The new Clinical Genomics analysis platform, also known as Cli-G (‘clee-gee’), integrates and analyzes clinical data and evidence from patient records and incorporates expertise gathered from leading medical specialists, clinical healthcare guidelines, and other sources of knowledge. Clinicians access the system through a standard web browser, which offers a simple and intuitive graphical user interface.
|Boaz Carmeli, IBM researcher
“Most physicians base their treatment decisions on guidelines from what is known as ‘evidence-based medicine’,” explained Carmeli. “These guidelines stem primarily from the results of clinical trials, and help guide doctors with rules for what treatment works best. But how relevant are these rules for an 80-year-old woman where no treatment at all may represent the best option?
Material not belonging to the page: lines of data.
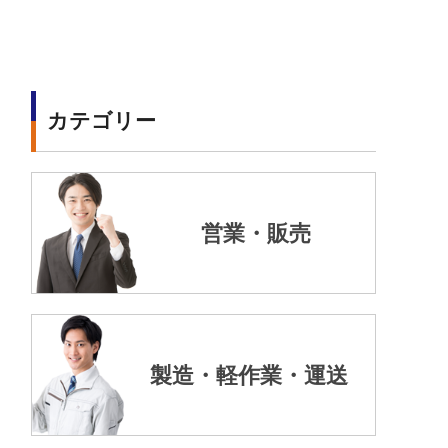
カテゴリー
営業・販売
製造・軽作業・運送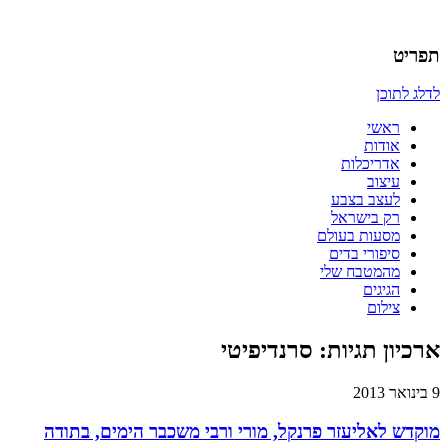
אדריכלות, עיצוב, יצירה,
כמו אויר לנשימה – בלוג של
תפריט
אדריכלית
לדלג לתוכן
ראשי
אודות
אדריכלות
עיצוב
לעצב בצבע
רק בישראל
מסעות בעולם
סיפורי בדים
מהמטבח שלי
הגיגים
צילום
ארכיון תגיות:
סרנדיפיטי
9 בינואר 2013
מוקדש לאליעזר פרנקל, מורי ורבי משכבר הימים, בתודה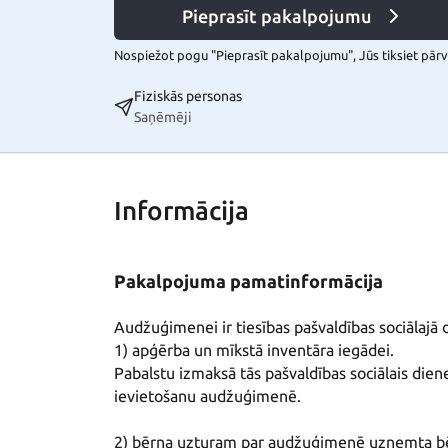
Pieprasīt pakalpojumu
Nospiežot pogu "Pieprasīt pakalpojumu", Jūs tiksiet pārvi
Fiziskās personas
Saņēmēji
Informācija
Pakalpojuma pamatinformācija
Audžuģimenei ir tiesības pašvaldības sociālajā d
1) apģērba un mīkstā inventāra iegādei. 

Pabalstu izmaksā tās pašvaldības sociālais die
ievietošanu audžuģimenē.

2) bērna uzturam par audžuģimenē uzņemta bēr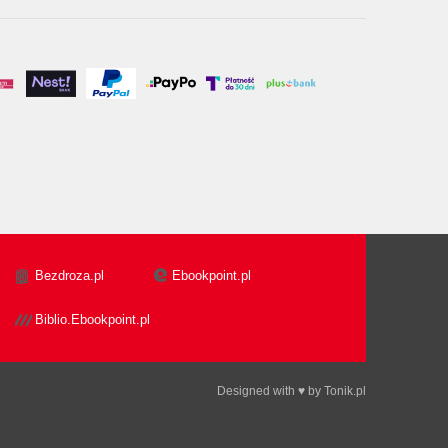
Bezdroza.pl
Ebookpoint.pl
Biblio.Ebookpoint.pl
Designed with ♥ by
Tonik.pl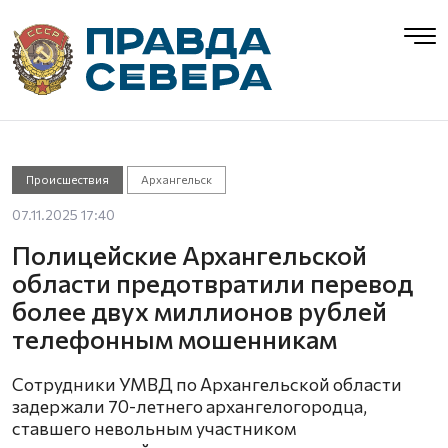
Происшествия
Архангельск
07.11.2025 17:40
Полицейские Архангельской
области предотвратили перевод
более двух миллионов рублей
телефонным мошенникам
Сотрудники УМВД по Архангельской области
задержали 70-летнего архангелогородца,
ставшего невольным участником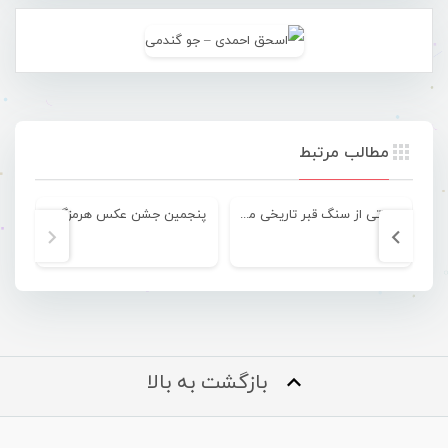
مطالب مرتبط
جزئیاتی از سنگ قبر تاریخی مکشوفه در نخل ناخدا بندرعباس
پنجمین جشن عکس هرمزگان
بازگشت به بالا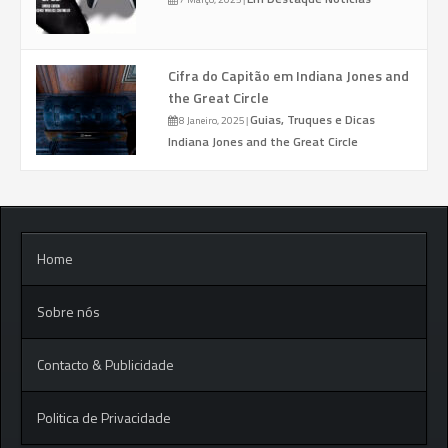
Cifra do Capitão em Indiana Jones and
the Great Circle
Guias, Truques e Dicas
8 Janeiro, 2025
|
Indiana Jones and the Great Circle
Home
Sobre nós
Contacto & Publicidade
Politica de Privacidade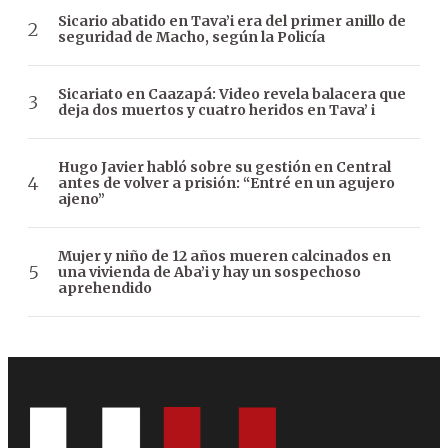
Sicario abatido en Tava’i era del primer anillo de
seguridad de Macho, según la Policía
Sicariato en Caazapá: Video revela balacera que
deja dos muertos y cuatro heridos en Tava’ i
Hugo Javier habló sobre su gestión en Central
antes de volver a prisión: “Entré en un agujero
ajeno”
Mujer y niño de 12 años mueren calcinados en
una vivienda de Aba’i y hay un sospechoso
aprehendido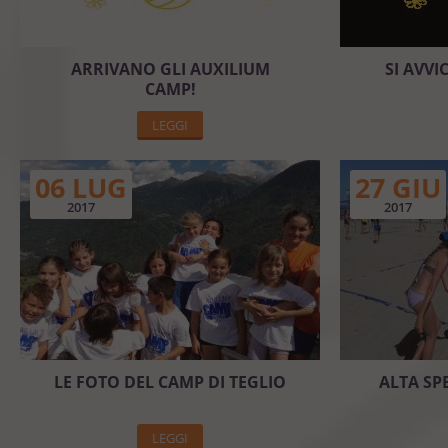
ARRIVANO GLI AUXILIUM
SI AVVI
CAMP!
LEGGI
06 LUG
27 GIU
2017
2017
LE FOTO DEL CAMP DI TEGLIO
ALTA SPE
LEGGI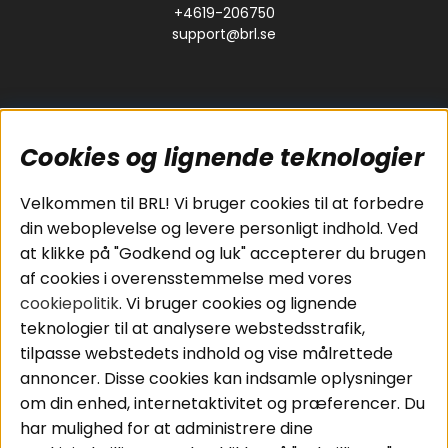
+4619-206750
support@brl.se
Cookies og lignende teknologier
Populære sider
Kundeservice
Velkommen til BRL! Vi bruger cookies til at forbedre
Pakkeløsninger
Cookies
din weboplevelse og levere personligt indhold. Ved
Bilstereo
Handelsbetingelser
at klikke på "Godkend og luk" accepterer du brugen
Højttalere
Personvernpolicy
af cookies i overensstemmelse med vores
Forstærker
Service / Garanti /
cookiepolitik
. Vi bruger cookies og lignende
Smartphone
Retur
teknologier til at analysere webstedsstrafik,
Tilbehør
tilpasse webstedets indhold og vise målrettede
Kabler
annoncer. Disse cookies kan indsamle oplysninger
om din enhed, internetaktivitet og præferencer. Du
har mulighed for at administrere dine
Områder
Følg os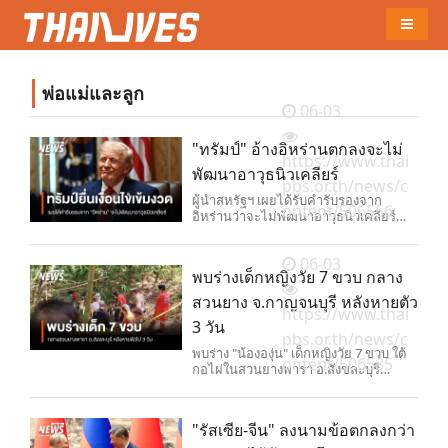
Naviga
พ่อแม่และลูก
06-03
"ทรัมป์" อ้างอิหร่านตกลงจะไม่
https://www.thai
พัฒนาอาวุธนิวเคลียร์
pbs.or.th/news/c
ผู้นำสหรัฐฯ เผยได้รับคำรับรองจาก
ontent/506556
อิหร่านว่าจะไม่พัฒนาอาวุธนิวเคลียร์
หลังมีรายงานว่าเขาส่งข้อเสนอใหม่ที่เข้ม
งวดกว่าเดิมให้อิหร่านพิจารณา
06-03
พบร่างเด็กหญิงวัย 7 ขวบ กลาง
สวนยาง จ.กาญจนบุรี หลังหายตัว
https://www.thai
3 วัน
pbs.or.th/news/c
พบร่าง "น้ององุ่น" เด็กหญิงวัย 7 ขวบ ใต้
ontent/506585
กอไผ่ในสวนยางพารา อ.สังขละบุรี
จ.กาญจนบุรี หลังหายตัวจากบ้าน 3 วัน
เร่งส่งชันสูตรหาสาเหตุการเสียชีวิต พร้อม
สอบปากคำชายชาวเมียนมาต้องสงสัยที่
"รัสเซีย-จีน" ลงนามข้อตกลงกว่า
ถูกควบคุมตัวไว้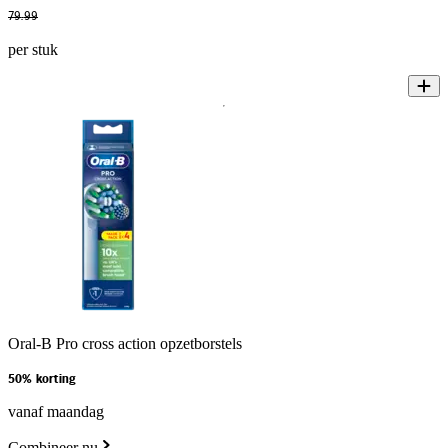
79
.
99
per stuk
Oral-B Pro cross action opzetborstels
50% korting
vanaf maandag
Combineer nu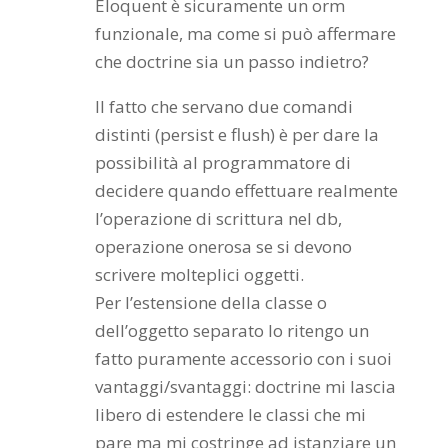
Eloquent è sicuramente un orm
funzionale, ma come si può affermare
che doctrine sia un passo indietro?
Il fatto che servano due comandi
distinti (persist e flush) è per dare la
possibilità al programmatore di
decidere quando effettuare realmente
l’operazione di scrittura nel db,
operazione onerosa se si devono
scrivere molteplici oggetti.
Per l’estensione della classe o
dell’oggetto separato lo ritengo un
fatto puramente accessorio con i suoi
vantaggi/svantaggi: doctrine mi lascia
libero di estendere le classi che mi
pare ma mi costringe ad istanziare un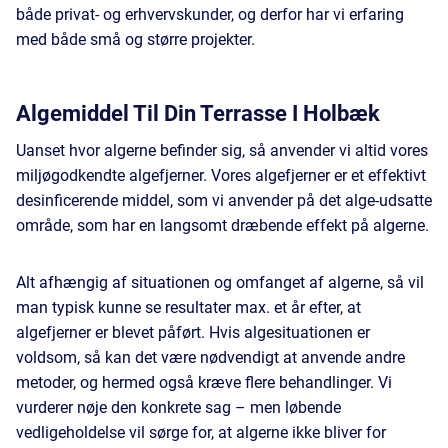
både privat- og erhvervskunder, og derfor har vi erfaring
med både små og større projekter.
Algemiddel Til Din Terrasse I Holbæk
Uanset hvor algerne befinder sig, så anvender vi altid vores
miljøgodkendte algefjerner. Vores algefjerner er et effektivt
desinficerende middel, som vi anvender på det alge-udsatte
område, som har en langsomt dræbende effekt på algerne.
Alt afhængig af situationen og omfanget af algerne, så vil
man typisk kunne se resultater max. et år efter, at
algefjerner er blevet påført. Hvis algesituationen er
voldsom, så kan det være nødvendigt at anvende andre
metoder, og hermed også kræve flere behandlinger. Vi
vurderer nøje den konkrete sag – men løbende
vedligeholdelse vil sørge for, at algerne ikke bliver for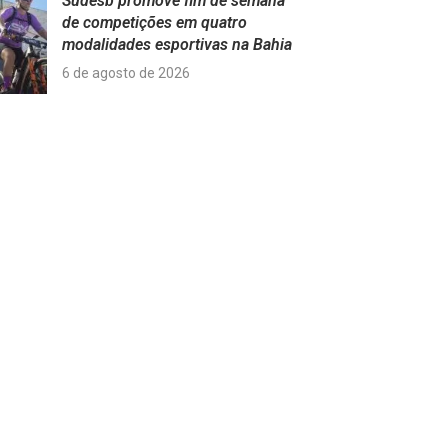
Sudesb promove fim de semana
de competições em quatro
modalidades esportivas na Bahia
6 de agosto de 2026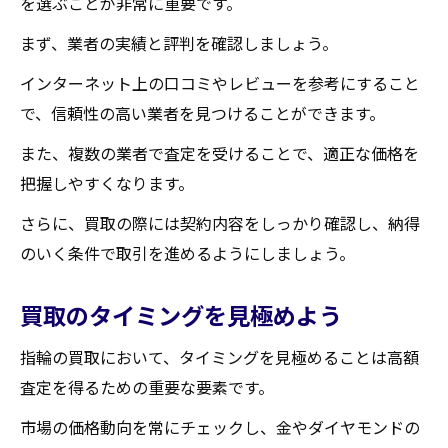
を選ぶことが非常に重要です。
まず、業者の実績と評判を確認しましょう。
インターネット上の口コミやレビューを参考にすること
で、信頼性の高い業者を見つけることができます。
また、複数の業者で査定を受けることで、適正な価格を
把握しやすくなります。
さらに、買取の際には契約内容をしっかり確認し、納得
のいく条件で取引を進めるようにしましょう。
買取のタイミングを見極めよう
指輪の買取において、タイミングを見極めることは高額
査定を得るための重要な要素です。
市場の価格動向を常にチェックし、金やダイヤモンドの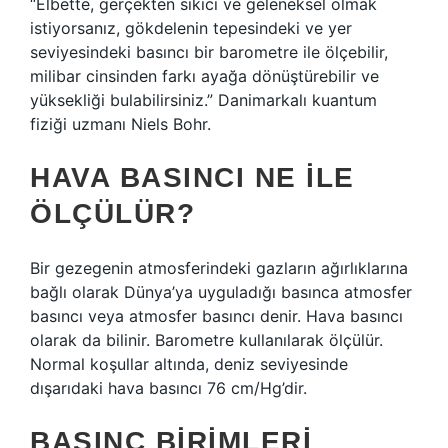
“Elbette, gerçekten sıkıcı ve geleneksel olmak
istiyorsanız, gökdelenin tepesindeki ve yer
seviyesindeki basıncı bir barometre ile ölçebilir,
milibar cinsinden farkı ayağa dönüştürebilir ve
yüksekliği bulabilirsiniz.” Danimarkalı kuantum
fiziği uzmanı Niels Bohr.
HAVA BASINCI NE ILE
ÖLÇÜLÜR?
Bir gezegenin atmosferindeki gazların ağırlıklarına
bağlı olarak Dünya’ya uyguladığı basınca atmosfer
basıncı veya atmosfer basıncı denir. Hava basıncı
olarak da bilinir. Barometre kullanılarak ölçülür.
Normal koşullar altında, deniz seviyesinde
dışarıdaki hava basıncı 76 cm/Hg’dir.
BASINÇ BIRIMLERI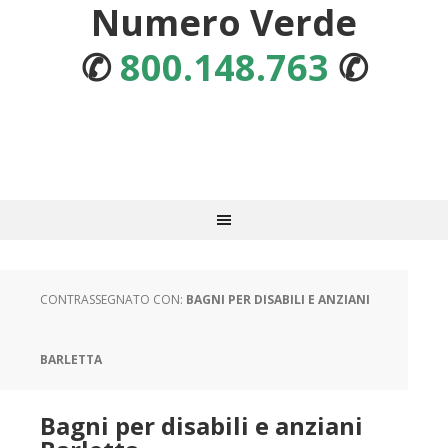
Numero Verde
✆
800.148.763
✆
CONTRASSEGNATO CON:
BAGNI PER DISABILI E ANZIANI
BARLETTA
Bagni per disabili e anziani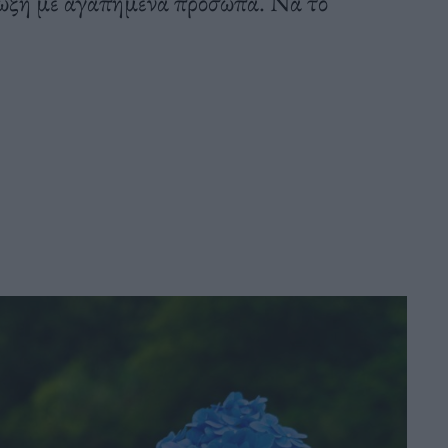
άζωξη με αγαπημένα πρόσωπα. Να το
“The clinical trials don’t cover all populations and other evidence doesn’t take into account factors such as the patient’s emotional state, lifestyle, family history, or genetic profile.”
In 30 to 40 percent of the cases, physicians formally declare that they are recommending treatment options outside the evidence-based medicine guidelines. The IBM solution gathers data from hospitals to gain insight into what was done in these cases, alongside information from other knowledge sources – including the physicians themselves.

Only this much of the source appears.